Nearly two-thirds of respondents in a recent PTC survey were either actively evaluating or planning to assess a metaverse concept within the next two years. This shows there is interest and momentum behind the spatial technologies and industrial metaverse.

At PTC, we are working toward a future where spatial computing and industrial metaverse are part of our customers’ digital transformation. Spatial computing applications will play an important role in improving how humans, machines, objects, and working environments interact.

Frequently asked questions

What is the difference between IoT and spatial computing?

Spatial computing expands the vision of Internet of Things (IoT) for industrial companies. With IoT sensors and connected operations, industrial environments have been able to create and leverage vast amounts of data to maximize revenue, reduce cost, and improve quality over the past decade. However, traditional IIoT does not account for its surroundings. That’s where spatial computing comes into play, as it can put digital information in real-world context. In other words, it adds knowledge of relative location, i.e., location with respect to other locations, to expand the concept of "traditional" computing.

What is spatial computing used for?

Spatial computing is primarily used to converge the physical and digital worlds. It uses many technologies to merge digital information into spatial context.

What are some examples of spatial computing in the modern world?

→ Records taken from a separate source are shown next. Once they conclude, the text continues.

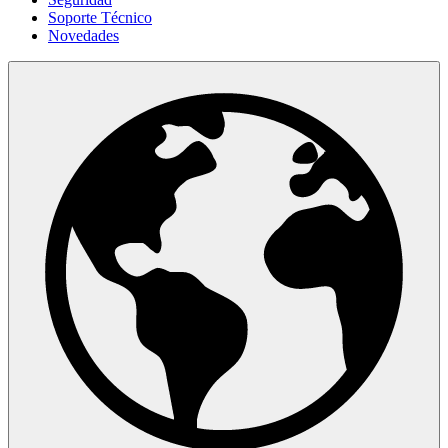
Soporte Técnico
Novedades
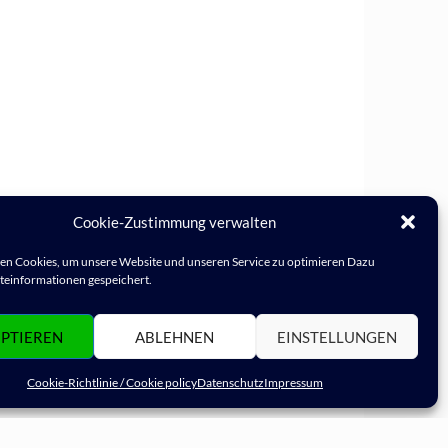
Cookie-Zustimmung verwalten
n Cookies, um unsere Website und unseren Service zu optimieren Dazu
einformationen gespeichert.
PTIEREN
ABLEHNEN
EINSTELLUNGEN
Cookie-Richtlinie / Cookie policy
Datenschutz
Impressum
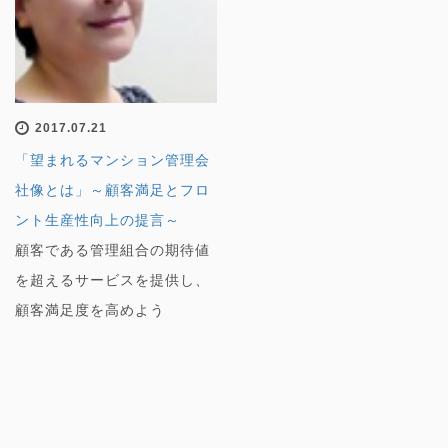
2017.07.21
「望まれるマンション管理会
社像とは」～顧客満足とフロ
ント生産性向上の提言～
顧客である管理組合の期待値
を超えるサービスを提供し、
顧客満足度を高めよう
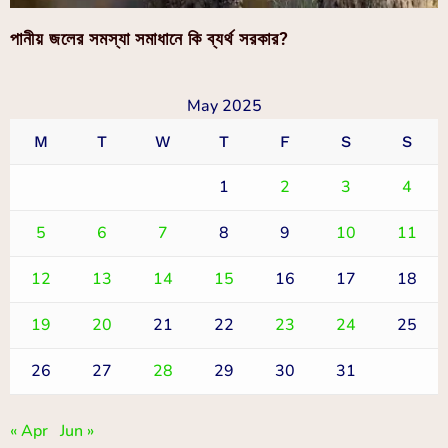
পানীয় জলের সমস্যা সমাধানে কি ব্যর্থ সরকার?
May 2025
M
T
W
T
F
S
S
1
2
3
4
5
6
7
8
9
10
11
12
13
14
15
16
17
18
19
20
21
22
23
24
25
26
27
28
29
30
31
« Apr
Jun »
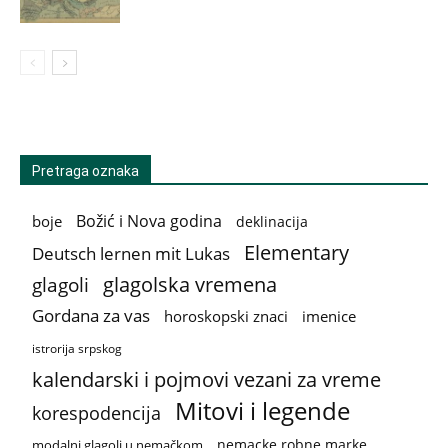
Pretraga oznaka
Božić i Nova godina
boje
deklinacija
Elementary
Deutsch lernen mit Lukas
glagolska vremena
glagoli
Gordana za vas
horoskopski znaci
imenice
istrorija srpskog
kalendarski i pojmovi vezani za vreme
Mitovi i legende
korespodencija
nemacke robne marke
modalni glagoli u nemačkom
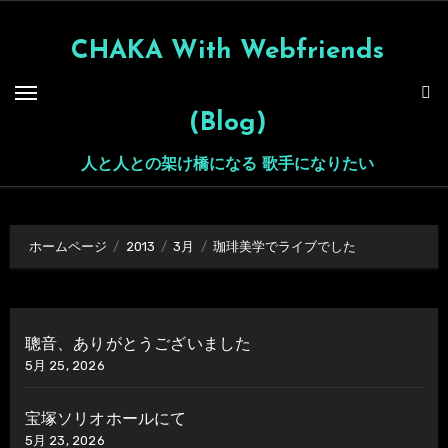
内
容
CHAKA With Webfriends
を
ス
(Blog)
キ
ッ
人と人との架け橋になる 歌手になりたい
プ
ホームページ
2013
3月
珈琲美学でライブでした
聰音、ありがとうございました
5月 25, 2026
宝塚ソリオホールにて
5月 23, 2026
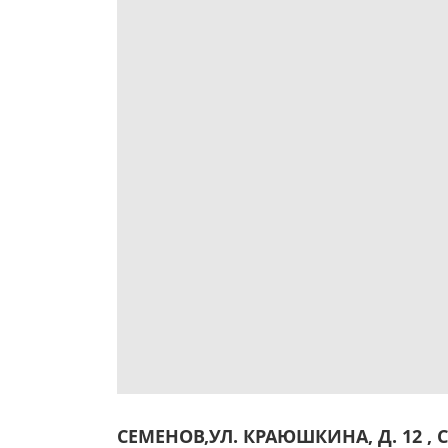
СЕМЕНОВ,УЛ. КРАЮШКИНА, Д. 12 , 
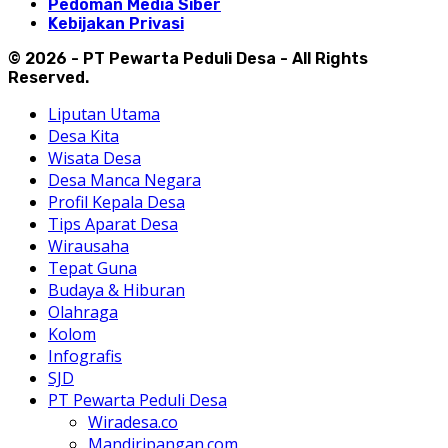
Pedoman Media Siber
Kebijakan Privasi
© 2026 - PT Pewarta Peduli Desa - All Rights
Reserved.
Liputan Utama
Desa Kita
Wisata Desa
Desa Manca Negara
Profil Kepala Desa
Tips Aparat Desa
Wirausaha
Tepat Guna
Budaya & Hiburan
Olahraga
Kolom
Infografis
SJD
PT Pewarta Peduli Desa
Wiradesa.co
Mandiripangan.com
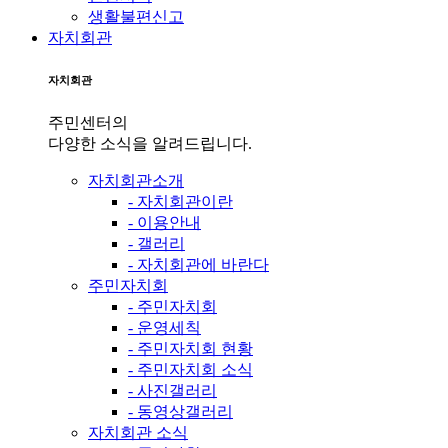
생활불편신고
자치회관
자치회관
주민센터의
다양한 소식을 알려드립니다.
자치회관소개
- 자치회관이란
- 이용안내
- 갤러리
- 자치회관에 바란다
주민자치회
- 주민자치회
- 운영세칙
- 주민자치회 현황
- 주민자치회 소식
- 사진갤러리
- 동영상갤러리
자치회관 소식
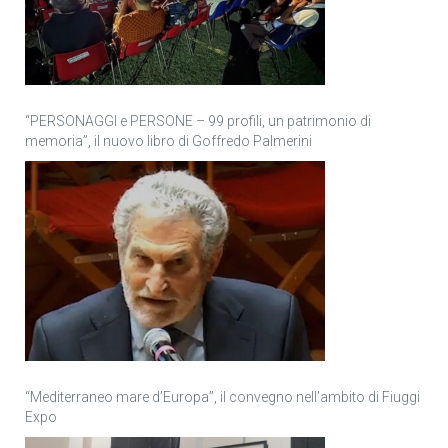
“PERSONAGGI e PERSONE – 99 profili, un patrimonio di
memoria”, il nuovo libro di Goffredo Palmerini
“Mediterraneo mare d’Europa”, il convegno nell’ambito di Fiuggi
Expo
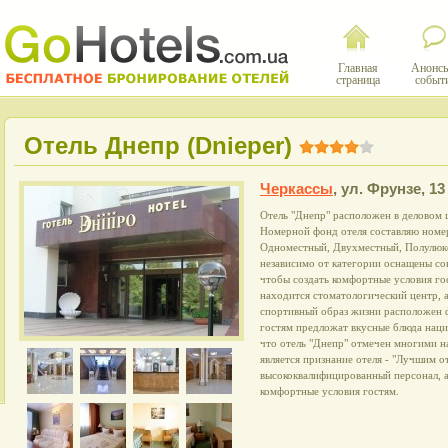
Главная
Анонсы
страница
событ
Отель Днепр (Dnieper)
Черкассы
,
ул. Фрунзе, 13
Отель "Днепр" расположен в деловом це
Номерной фонд отеля составляю номер
Одноместный, Двухместный, Полулюкс
независимо от категории оснащены со
чтобы создать комфортные условия го
находится стоматологический центр,
спортивный образ жизни расположен ф
гостям предложат вкусные блюда наци
что отель "Днепр" отмечен многими н
является признание отеля - "Лучшим 
высококвалифицированный персонал, а
комфортные условия гостям.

  • Autonomous vehicles utilize GPS, LiDAR, volumetric camera sensors, and other technologies to triangulate its precise location and measure its proximity to objects in the driving environment.
  • Industrial metaverse enables a remote expert to have a hands-on, contextualized spatial view of the problem and to troubleshoot side- by- side with an on-site worker.
  • Digital twins of place are enabled by integrating multiple sets of data within a given environment, like a factory floor, where users can get both an overview and a detailed view of the operations and interactions within a given space. With the large data set, spatial analytics can begin to develop correlations between disparate data streams that were previously invisible.